Plenary Sesssion - Improve OpenPGP

Phil Zimmermann at the 2018 OpenPGP Summit

get rid of legacy

• TLS 1.3 is huge improvement for TLS, got rid of legacy, i'd like to see the same things in OpenPGP
• I am responsible for some of that legacy crap, i was young. CFB.
• we should use most modern crypto. and only patent-free. (IDEA fail)
• let's get rid of old stuff.
• Poly1305 is nice
• don't like GCM much

post-quantum-algorithms

• Post-Quantom-Algorithms. it's in WireGuard. need to do the same thing in OpenPGP
• It's a lot more work. OpenPGP is a mess. lots of implementations. let's improve it
• I used to not believe in post-quanton a few years back. but when NSA started warning us that we should get ready, we should. If you don't trust them, get ready. If you trust them, get ready.
• we need it now. we can't wait.
• post-quantum keys can be huge, let's not transport keys but fingerprints and download them from servers
• some keys in the NIST competition from three months ago are obscenely large
• https://en.wikipedia.org/wiki/Post-Quantum_Cryptography_Standardization

use other channels for fingerprint verification

• we do fingerprint verification, few other people do
• ZRTP and Signal protocol in same client: [Silent Phone?]
• lack of network effect in OpenPGP world. we still only have a few million PGP users worldwide. WhatsApp has 1.5 billion. we're doing something not right
• DigiNotar catastrophe
• PGP trust model is hard to explain to your mom or anyone really. we need to get past that
• let's leverage other protocols that have alread successfully leveraged network effect
• imagine if PGP public fingerprints could be transferred through WhatsApp/Signal/Wire, then transfer it to PGP client
• get larger number of users
• merkle trees, certificate transparency - these take much longer

Q&A

• phil: bootstrapping PGP clients is even harder today, today most people are on mobile devices, these are locked down
• phil: I don't use PGP any more.
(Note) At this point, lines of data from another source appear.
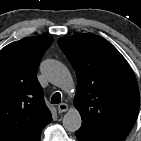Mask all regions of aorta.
I'll return each instance as SVG.
<instances>
[{
	"instance_id": "obj_1",
	"label": "aorta",
	"mask_w": 141,
	"mask_h": 141,
	"mask_svg": "<svg viewBox=\"0 0 141 141\" xmlns=\"http://www.w3.org/2000/svg\"><path fill=\"white\" fill-rule=\"evenodd\" d=\"M41 72L47 77L50 83L65 90L70 91L74 87V82L68 68L60 61L47 59L41 63ZM82 119L76 108H70L63 117V126L69 132L80 129Z\"/></svg>"
}]
</instances>
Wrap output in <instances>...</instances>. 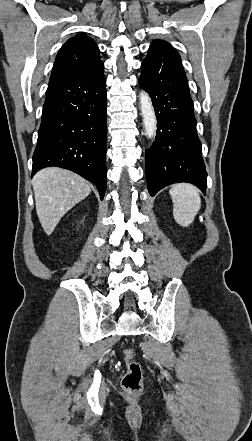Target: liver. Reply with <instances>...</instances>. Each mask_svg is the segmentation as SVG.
Returning <instances> with one entry per match:
<instances>
[{"instance_id": "6515ba94", "label": "liver", "mask_w": 252, "mask_h": 441, "mask_svg": "<svg viewBox=\"0 0 252 441\" xmlns=\"http://www.w3.org/2000/svg\"><path fill=\"white\" fill-rule=\"evenodd\" d=\"M36 212L47 235L61 218L91 192L89 183L81 176L57 167L40 170L33 177Z\"/></svg>"}]
</instances>
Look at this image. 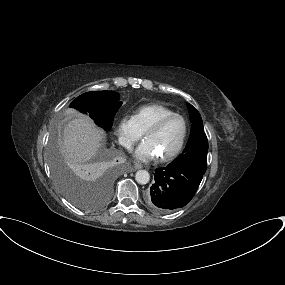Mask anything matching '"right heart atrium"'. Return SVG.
I'll return each mask as SVG.
<instances>
[{"label":"right heart atrium","instance_id":"1","mask_svg":"<svg viewBox=\"0 0 285 285\" xmlns=\"http://www.w3.org/2000/svg\"><path fill=\"white\" fill-rule=\"evenodd\" d=\"M119 142L126 149H131L134 143L142 136L133 116H123L116 127Z\"/></svg>","mask_w":285,"mask_h":285}]
</instances>
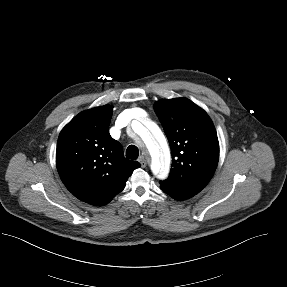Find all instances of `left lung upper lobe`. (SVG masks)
<instances>
[{
	"instance_id": "5c2ea615",
	"label": "left lung upper lobe",
	"mask_w": 287,
	"mask_h": 287,
	"mask_svg": "<svg viewBox=\"0 0 287 287\" xmlns=\"http://www.w3.org/2000/svg\"><path fill=\"white\" fill-rule=\"evenodd\" d=\"M172 151V168L161 188L183 200L198 194L210 181L219 160V143L207 113L186 98L155 104Z\"/></svg>"
}]
</instances>
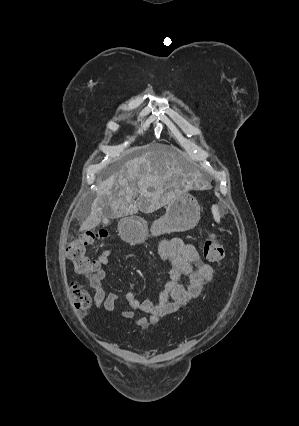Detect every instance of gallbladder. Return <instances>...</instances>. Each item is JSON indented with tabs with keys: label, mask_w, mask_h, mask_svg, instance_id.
<instances>
[{
	"label": "gallbladder",
	"mask_w": 299,
	"mask_h": 426,
	"mask_svg": "<svg viewBox=\"0 0 299 426\" xmlns=\"http://www.w3.org/2000/svg\"><path fill=\"white\" fill-rule=\"evenodd\" d=\"M103 213H104V225H107L109 223V219L112 217V209L110 207H105L103 209Z\"/></svg>",
	"instance_id": "bac80fb5"
}]
</instances>
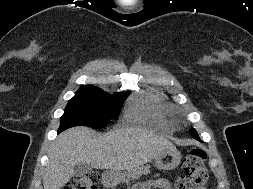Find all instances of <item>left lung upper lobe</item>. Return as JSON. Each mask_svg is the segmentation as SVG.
Listing matches in <instances>:
<instances>
[{
  "instance_id": "5c2ea615",
  "label": "left lung upper lobe",
  "mask_w": 253,
  "mask_h": 189,
  "mask_svg": "<svg viewBox=\"0 0 253 189\" xmlns=\"http://www.w3.org/2000/svg\"><path fill=\"white\" fill-rule=\"evenodd\" d=\"M190 133H191V135H193V134H197V132H196V130H195V129H192Z\"/></svg>"
}]
</instances>
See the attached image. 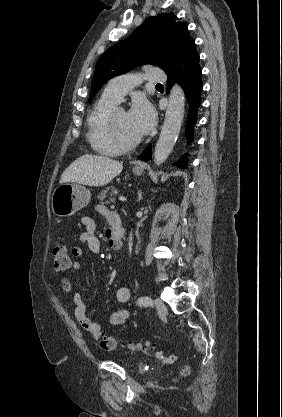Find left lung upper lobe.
Instances as JSON below:
<instances>
[{"instance_id":"5c2ea615","label":"left lung upper lobe","mask_w":282,"mask_h":417,"mask_svg":"<svg viewBox=\"0 0 282 417\" xmlns=\"http://www.w3.org/2000/svg\"><path fill=\"white\" fill-rule=\"evenodd\" d=\"M177 20L173 13L149 17L130 37L103 53L96 64L89 102L107 80L136 66L159 65L167 71L176 55L193 40L187 23Z\"/></svg>"}]
</instances>
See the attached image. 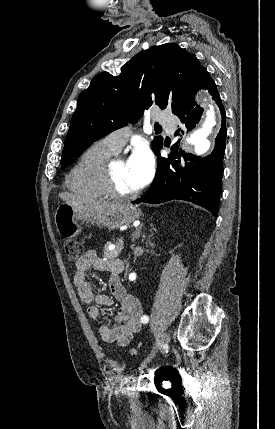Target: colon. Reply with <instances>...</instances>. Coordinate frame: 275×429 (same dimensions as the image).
Instances as JSON below:
<instances>
[{"instance_id": "5ec220e1", "label": "colon", "mask_w": 275, "mask_h": 429, "mask_svg": "<svg viewBox=\"0 0 275 429\" xmlns=\"http://www.w3.org/2000/svg\"><path fill=\"white\" fill-rule=\"evenodd\" d=\"M64 250L66 258L69 261H76L80 257L83 247L80 242L68 239L64 243ZM104 370L108 380L110 382H116L122 373V366L117 362L110 360L105 364Z\"/></svg>"}]
</instances>
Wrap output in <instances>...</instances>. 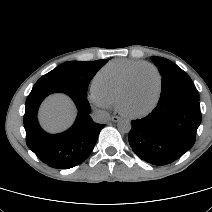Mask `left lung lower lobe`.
Here are the masks:
<instances>
[{
  "label": "left lung lower lobe",
  "instance_id": "0a47b994",
  "mask_svg": "<svg viewBox=\"0 0 212 212\" xmlns=\"http://www.w3.org/2000/svg\"><path fill=\"white\" fill-rule=\"evenodd\" d=\"M200 123L199 100L174 97L158 102L145 118L133 120L128 141L140 159L167 165L194 145Z\"/></svg>",
  "mask_w": 212,
  "mask_h": 212
}]
</instances>
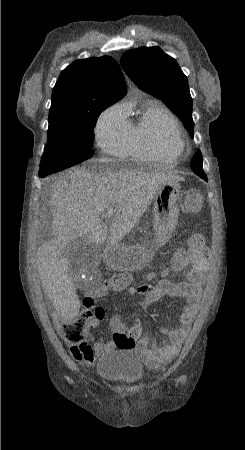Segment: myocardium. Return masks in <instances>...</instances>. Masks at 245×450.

GnuPG can't import my private key. I can't make it work. I'm protected from EFAIL by inability.
• Werner: We can import post-quantum-keys at any time. We only need to change the spec to allow keys larger 64K.
• Vincent: Not that easy. Want to use a combination of different keys.
• Phil: post-quantum into the protocol sounds simple, but …
• Phil: less post-quantum signature algorithms. and they sucks. we could procrastinate a few more years on signature algorithms
• Vincent: Who is "you" working on it? Phil: I for KPN, [C-U-Tel?]], Startpage.
• Status? Phil: We need a clean, simple, limited protocol. Like TLS 1.3.